I had one of those, I'm-mad-at-the-stupid-world days yesterday. Nothing seemed to go right, from start to finish, and to top it off I had to tutor some of my students.  Actually it was the last night I would be tutoring them. So, I raced home, threw dinner somewhere in the direction of the kitchen, ran around trying to get the computer to link to the printer to print some worksheets for the night.  Dodge my daughter, who was doing what I wanted to do - cry while she wrapped herself around my legs, and at the same time reply to texts, phone calls and not stress out that my husband wasn't home on time. The fact that when I told my four year old that this was my last night of tutoring, and I wouldn't be going any more, he said "That's ok, Mommy you can keep going. I like staying at home with Daddy when you're not there" didn't help. I was snippy, rude, a poor form of cranky, all day, and by the time I arrived to tutor the kids, screaming-crazy-upset-almost-to-the-point-of-road-ragin'-tears all due to what Edmontonians like to call "a bit of traffic."

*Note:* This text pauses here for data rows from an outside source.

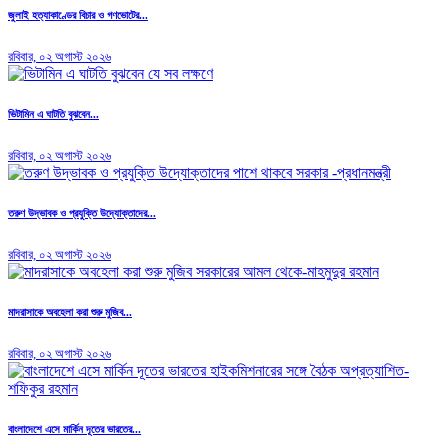
জুলাই হত্যাকাণ্ডের বিচার ও গণভোটের...
রবিবার, ০২ অগাস্ট ২০২৬
ভিটামিন এ ঘাটতি বুঝবেন...
রবিবার, ০২ অগাস্ট ২০২৬
তরুণ উদ্ভাবক ও প্রযুক্তি উদ্যোক্তাদের...
রবিবার, ০২ অগাস্ট ২০২৬
মাদরাসাকে অবহেলা করা শুরু মুজিব...
রবিবার, ০২ অগাস্ট ২০২৬
বাংলাদেশে এসে মার্কিন দূতের ভারতের...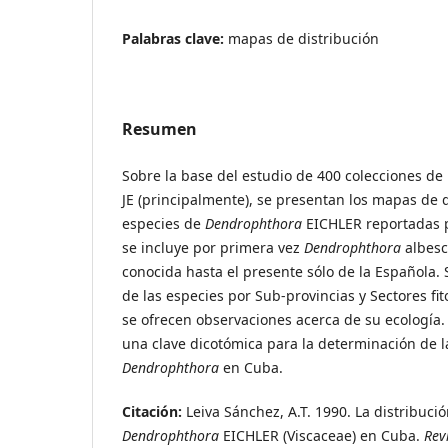
Palabras clave:
mapas de distribución
Resumen
Sobre la base del estudio de 400 colecciones de
JE (principalmente), se presentan los mapas de d
especies de
Dendrophthora
EICHLER reportadas p
se incluye por primera vez
Dendrophthora
albes
conocida hasta el presente sólo de la Española. S
de las especies por Sub-provincias y Sectores fit
se ofrecen observaciones acerca de su ecología.
una clave dicotómica para la determinación de l
Dendrophthora
en Cuba.
Citación:
Leiva Sánchez, A.T. 1990. La distribuci
Dendrophthora
EICHLER (Viscaceae) en Cuba.
Rev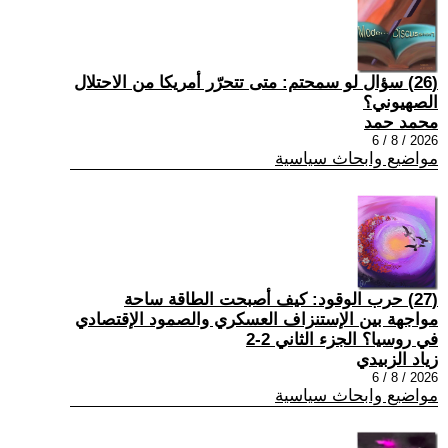
(26) سؤال لو سمحتم: متى تتحرّر أمريكا من الاحتلال
الصهيوني؟
محمد حمد
2026 / 8 / 6
مواضيع وابحاث سياسية
(27) حرب الوقود: كيف أصبحت الطاقة ساحة
مواجهة بين الإستنزاف العسكري والصمود الإقتصادي
في روسيا؟ الجزء الثاني 2-2
زياد الزبيدي
2026 / 8 / 6
مواضيع وابحاث سياسية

I calmed down, gulping large breaths of air as I headed for the first house on the block - debating whether or not I should toss myself in a snowbank to cool down. Deciding it was better to arrive flushed than pasted with snow, I settled into tutoring, and saying goodbye and all of those kinds of things - but something happened at the house of my last student.   

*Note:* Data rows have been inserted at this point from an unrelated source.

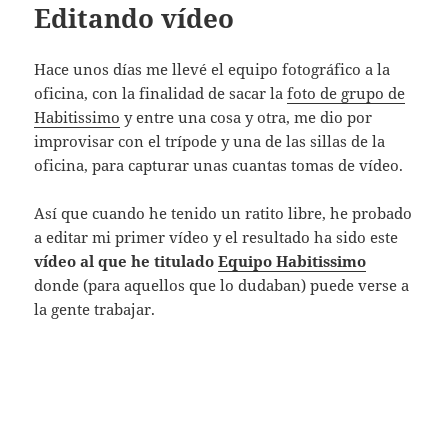
Editando vídeo
Hace unos días me llevé el equipo fotográfico a la
oficina, con la finalidad de sacar la
foto de grupo de
Habitissimo
y entre una cosa y otra, me dio por
improvisar con el trípode y una de las sillas de la
oficina, para capturar unas cuantas tomas de vídeo.
Así que cuando he tenido un ratito libre, he probado
a editar mi primer vídeo y el resultado ha sido este
vídeo al que he titulado
Equipo Habitissimo
donde (para aquellos que lo dudaban) puede verse a
la gente trabajar.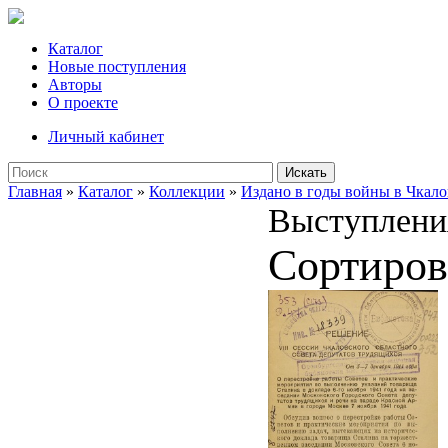
Каталог
Новые поступления
Авторы
О проекте
Личный кабинет
Искать
Главная
»
Каталог
»
Коллекции
»
Издано в годы войны в Чкало
Выступлени
Сортиров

A few weeks ago, when I decided that it would be best to cut back my hours, I wanted to give each of the students a small parting gift.  The boys I tutor were easy - a card game that we often played together and they enjoyed seemed to fit. But, the girl was a little harder.  She's a sweet, quiet sort, the kind that you get to know by watching, rather than talking to - the kind that takes a while to get to know.  I had been tutoring her for around six months, and still only knew that she might like a book.  So, as I scoured the shelves of Coles, I breathed a small prayer for help. Not the kind you expect an answer too, just the kind that helps calm you down to focus. It took a bit of time, and I mused over several titles in the young adult fiction section - but eventually rejected all of those because I just couldn't give her a book with a subject that fundamentally I didn't agree with.  Finally, I settled on one that seemed to jump off the shelf at me.  "The Princess Bride," I remember grabbing the book, showing my husband and saying, "I didn't know this was a book," and thinking that it MIGHT work for my student.  

Well...at the very end of our evening, I reached into my bag, giving some lame line about how nice it was to tutor her - the kind that always come out cheesy when you want to say something sincere to someone, and handed her the book.  Her usually placid eyes sparked like fireworks, and her face lit into a smile. "I have been wanting this book for sooooo long!" She exclaimed over it, and shrieked over it, and generally made the biggest fuss I have seen anyone, not to mention this quiet, unassuming girl, over a book.  I had been aiming for a simple "Thanks," and with that, I would have gone home satisfied, but she bubbled about it over and over and over, clutched it to her chest with excitement like she'd never let it go.  When her Mom came into the room, she thrust it at her. Her Mom looked at me and said, "How did you know?" 

I didn't know. I couldn't have known - and it struck me, as I stepped onto the snowy walk, back to my cold van, that coincidence couldn't explain it. God put that book into my hands, for that girl. That's how much he loves me.  Enough to make me feel good about being a blessing to someone else, particularly on a day where I wasn't really being stellar at "showing" Christ to the people around me. It occurred to me that God who cares about the little things, has all of the big things in his hands.  There's so much garbage out there that wants to draw me in to worry and fear and upset, but God has a better way.  He cares about the smallest details, and he's working even when we don't know it - he's taken care of the things we haven't even thought about yet.

So, like my Dad always used to say to me, "Walk with the King today, and be a blessing."